Exercise brief -> Copy exactly the lines of the records below, and only those lines, beginning with the line that contains "et de mouvement de" and ending with the line that contains "CONSULTATION GRATUITE".

Records for this task ->
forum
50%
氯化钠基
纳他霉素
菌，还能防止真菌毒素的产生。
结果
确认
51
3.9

* * *

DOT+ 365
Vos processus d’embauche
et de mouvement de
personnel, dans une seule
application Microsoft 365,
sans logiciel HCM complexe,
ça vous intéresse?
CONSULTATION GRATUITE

Reply to the task ->
et de mouvement de
personnel, dans une seule
application Microsoft 365,
sans logiciel HCM complexe,
ça vous intéresse?
CONSULTATION GRATUITE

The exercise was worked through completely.